As addressed the last two weeks there are major developments both in Iraq ahead of the upcoming elections and around Syria. These developments come in the context of major rearrangements in the region, as speculations go far whether the Biden administration is ready to follow its program started with Afghanistan and leave Iraq and Syria as well, or under pressure postpones these steps.
The negotiations between Iran and the USA started in Vienna as soon as the Biden administration took office about the nuclear deal, but these led to little result so far. Since the talks have started there is a new government in Tehran, which might be on a different account in the situation, as the previous one.
Regardless the otherwise positive prospects of these talks there is a virulent covert war between Tehran and Washington, as the Iranians show that they have not forgotten the assassinations that shook the country and hit back severely, though much less publicized.
That puts the current American administration in a difficult position. The White House gave many indications about its intention to follow the policy it started in Afghanistan and end the long and futile wars in the region. As we saw, there are intensive talks about a possible full withdrawal from Iraq, and there are indications that the same is not far in Syria either. In the meantime, however, there is a covert war between Tehran and Washington, which makes it difficult for Washington to carry out this policy without the appearance of buckling under pressure. An appearance surely the new leadership in Tehran would welcome, but might push Biden to postpone the next step, regardless all indications.
But just how extensive this covert war is? Can Iran really hit back hard not forgetting the promises it made for revenge, or there are only speculations and statements?
The shadow of Soleymānī and Fahrīzāde
It is relatively well known that Iran has many covert operations in the region and in a number or fronts it confronts American interests either directly, or via its allies, which are called “proxies” in the West. There were occasions, however, especially under Trump, when this war spilled over and caused painful blows to Tehran. Blows that ridiculed Iranian security capabilities and prompted response. Some of these response were well advertised with disputed results, some, however, were more painful. But where the war really spilled over for Tehran?

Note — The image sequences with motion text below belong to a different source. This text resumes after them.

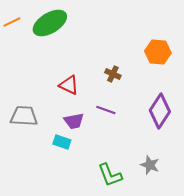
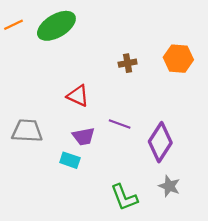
brown cross: (113, 74) -> (128, 63), moved, turned -35
purple diamond: (160, 111) -> (160, 142), moved

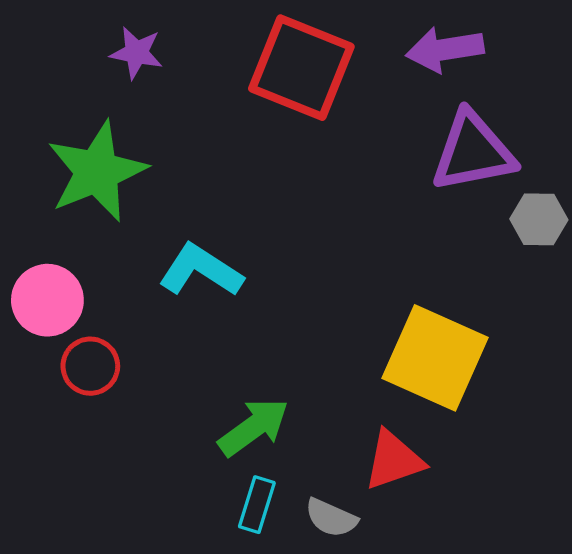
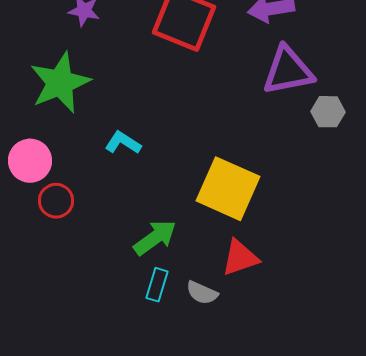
cyan L-shape: (201, 270) -> (123, 143), size x0.7
yellow square: (435, 358) -> (228, 189), moved

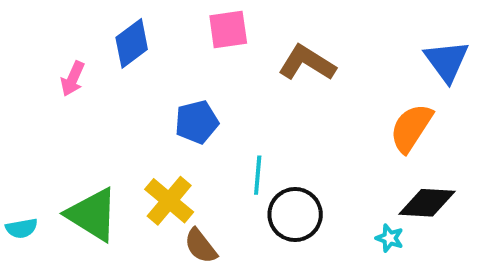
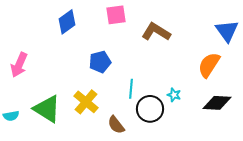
pink arrow: (73, 79) -> (19, 65), moved, size x1.4
cyan star: (390, 238) -> (174, 95), moved
brown semicircle: (201, 246) -> (116, 125), moved

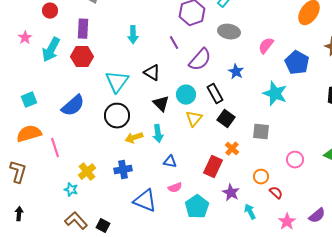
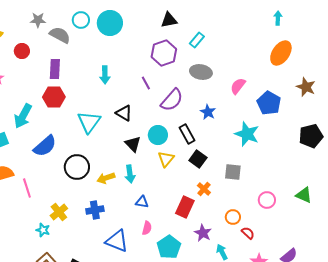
cyan arrow: (51, 50) -> (23, 116), moved
black circle: (117, 116) -> (77, 167), moved
pink semicircle: (175, 188) -> (147, 228), turned -56

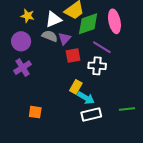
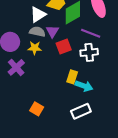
yellow star: (28, 16) -> (35, 48), moved
orange square: (35, 112) -> (37, 109), turned 32
white rectangle: (91, 114) -> (81, 111), moved

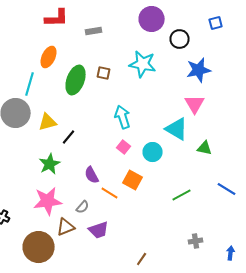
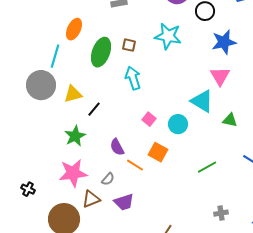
cyan arrow: (123, 117) -> (133, 78), moved

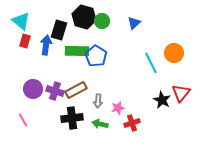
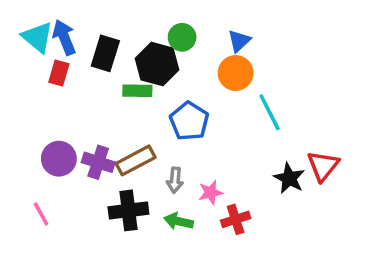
black hexagon: (84, 17) -> (157, 64), moved
red rectangle: (25, 41) -> (59, 73), moved
blue arrow: (46, 45) -> (64, 37), moved, turned -30
green rectangle: (77, 51) -> (137, 91), size x0.7
orange circle: (174, 53) -> (236, 73), moved
blue pentagon: (96, 56) -> (189, 121), moved

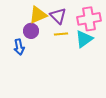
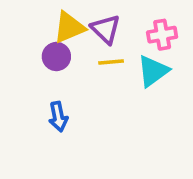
pink cross: (89, 19) -> (162, 35), size x0.7
blue arrow: (19, 47) -> (58, 117), moved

The first major tragedy for Iran was the American assassination against General Qāsem Soleymānī in Iraq in 3 January 2020, along with Iraqi commander Abū Mahdī al-Muhandis. Soleymānī was a distinguished general in a number of wars, but gained a legendary status fighting a covert war against Western proxies in Syria and Iraq. His loss, who was a symbol of Iranian military prowess in the region was shock to Tehran and the Iranian leadership went far to vow painful revenge. On 8 January 2020 Iran hit back severely in Iraq. Operation Martyr Soleymānī was launched shelling the ‘Ayn al-Asad Base in Iraq’s al-Anbār Province and the Erbil airbase in Iraqi Kurdistan with a large number of ballistic missiles. Both bases hosted American troops and their were the main targets. The result was heavily disputed between the two sides. Iran several times claimed major losses inflicted upon the Americans, which Washington denied, but in a number of testimonies admitted that the ‘Ayn al-Asad Base was severely hit.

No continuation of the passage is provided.